If all our assemblies were like this, we’d have an easy time with the math for R-values: you just add them all together.

The rule:

**Series Heat Flow: Add the R-values**

If you’ve put R-5 foamboard on an R-2 concrete wall, for example, the R-value of the combination is 7. Got more layers than that? Just add them in, too.

### Parallel pathways

As you can see in the photo at the top of this article, however, the standard wall assembly isn’t just a series of continuous layers. You can see two parallel pathways in the main part of the wall. Windows and doors represent more pathways. A header above a window is another pathway, different from the studs and plates because of the gap between the two pieces of wood, which is filled sometimes either with insulation or partially with wood spacers.

The diagram below shows the heat flow through two different pathways: the framing of a wall (#1) and an insulated cavity (#2). The heat that goes through the insulated cavity (#2) has a harder go of it because insulation is more resitive to heat flow than wood is. The short red arrows indicate that less heat flows through that path.

So, the heat has a choice. It can go through pathway #1 or pathway #2. Less of it goes through the pathway with the higher R-value, in this case #2.

But how do you find the R-value of an assembly like this? You can’t just average the two R-values. The first problem with that method is that it doesn’t consider the different areas of the pathways. In a wall with studs spaced every 16″ apart, you’ve got 1.5″ of wood and 13.5″ of insulation in each cavity so there’s a lot more area with insulation than with wood. When you add the wood in the bottom plate, top plates, and other framing members, a standard wall has about 23% wood and 77% cavity.

But we can’t just do a weighted average of the R-values either. We actually have to go back to the heat flow equation (Q = U x A x Î”T) to figure out how to do it, and it turns out that we have to do a weighted average of the U-values, not the R-values. Once we find the average U-value, we can convert to R-value to find the average resistance to heat flow, using the equation R = 1/U.

Here’s the rule:

**Parallel Heat Flow: Do a weighted average of the U-values**

If you’ve got three pathways, you’d add another term to the numerator with U3 x A3. You can add as many terms as you need to include all the parallel pathways. After you’ve got your average U-value, you can then take the reciprocal (1/Uavg) to find the average R-value.

### The series and parallel combo

Of course, most building assemblies are a combination of layers in series and parallel pathways. In a wall, for example, you’ve the framing and insulation in one layer, then you’ve got drywall on the inside and sheathing (usually OSB) and cladding on the outside. There’s also air films, drainage planes, and sometimes other stuff to add in there, too.

The diagram at left shows a simple example of a series-and-parallel combination. It could be a ceiling with 2×10 joists, insulation between the joists, and drywall below. (I’ve ignored air films and other stuff here.)
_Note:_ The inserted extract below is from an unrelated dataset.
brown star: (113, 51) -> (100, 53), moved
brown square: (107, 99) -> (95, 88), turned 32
To solve this, you start by identifying the two parallel pathways, 1 and 2. Then you notice that each pathway is a series of layers, A and B. You add the R-values for each layer and then do a weighted average of the resulting total R-values for the two pathways.

The table below lays it out.

The total R-values are 12.0 for pathway #1 and 30.5 for pathway #2.
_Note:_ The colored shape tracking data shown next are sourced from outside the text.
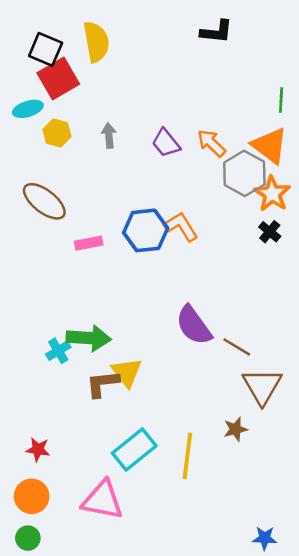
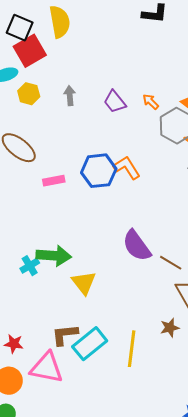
orange arrow: (211, 143) -> (151, 102), size x0.7
brown L-shape: (103, 384) -> (65, 335), moved
pink triangle: (103, 500) -> (47, 368), moved

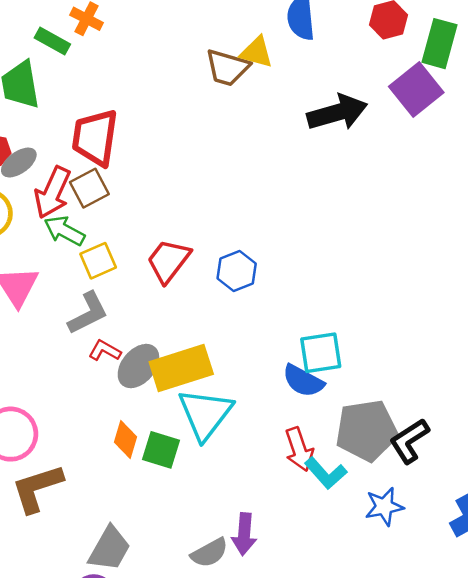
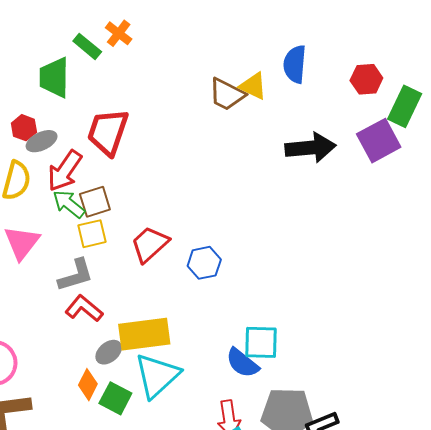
brown square: (89, 188) -> (95, 202), moved
red L-shape: (105, 351) -> (84, 308), size x1.4
gray ellipse: (138, 366) -> (109, 352), moved, size x0.7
The areas are 94 and 906 square feet, so to find the average U-value, you’d set up the equation as follows:

When you do the calculation, you should get 0.038. Taking the reciprocal gives you an average R-value of 26.6.
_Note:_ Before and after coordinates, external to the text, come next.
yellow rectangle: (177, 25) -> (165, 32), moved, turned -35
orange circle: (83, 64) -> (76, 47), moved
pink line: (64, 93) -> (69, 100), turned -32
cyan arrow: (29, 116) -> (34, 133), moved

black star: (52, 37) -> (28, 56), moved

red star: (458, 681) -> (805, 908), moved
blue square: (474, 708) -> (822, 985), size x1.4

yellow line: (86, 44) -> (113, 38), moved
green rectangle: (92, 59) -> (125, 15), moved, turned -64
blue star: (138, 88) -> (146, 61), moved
The video below is from the building science module in our online home energy rater course and explains series and parallel heat flow with another example and a bit more information.

### Why windows are rated by U-factor

If you’ve ever wondered why insulation is rated by its R-value and windows are rated by U-factor, it’s the difference between materials and assemblies. Generally speaking, materials are rated by R-value and assemblies are rated by U-factor. The reason should be clear from what we did above.

Assemblies are combinations of layers series and parallel pathways, so to find a number that characterizes their thermal performance, you have to do the calculation for average U-factor. Rather than taking the next step and calculating the average R-value, manufacturers just report U-factor. Not a big deal, especially since we can go between R and U so easily.

### The real world is complex

As I pointed out in my caveat above, the real world is more complex than we’re making it out to be here. Also, the examples I used in this article are simpler than the analysis usually done to find U-factors for assemblies since I’ve ignored air films, the complexities of framing, and the other layers that are often present.

In our classes, we provide a spreadsheet that allows students to put in the R-values for each layer in each pathway and see the resultant average U-factor and average R-value. You can do the same thing in the path layer view in the home energy rating software REM/Rate. If you want to get into more accurate modeling of heat flow, you need to use a tool like THERM or WUFI.

Now that you know the fundamentals, you can start calculating average R-values and blow your mind when you see how important a little bit of uninsulated area can be or why it’s important to keep your insulation flat, not lumpy. And if you want to understand thermal bridging, you’ve got to understand layers and pathways.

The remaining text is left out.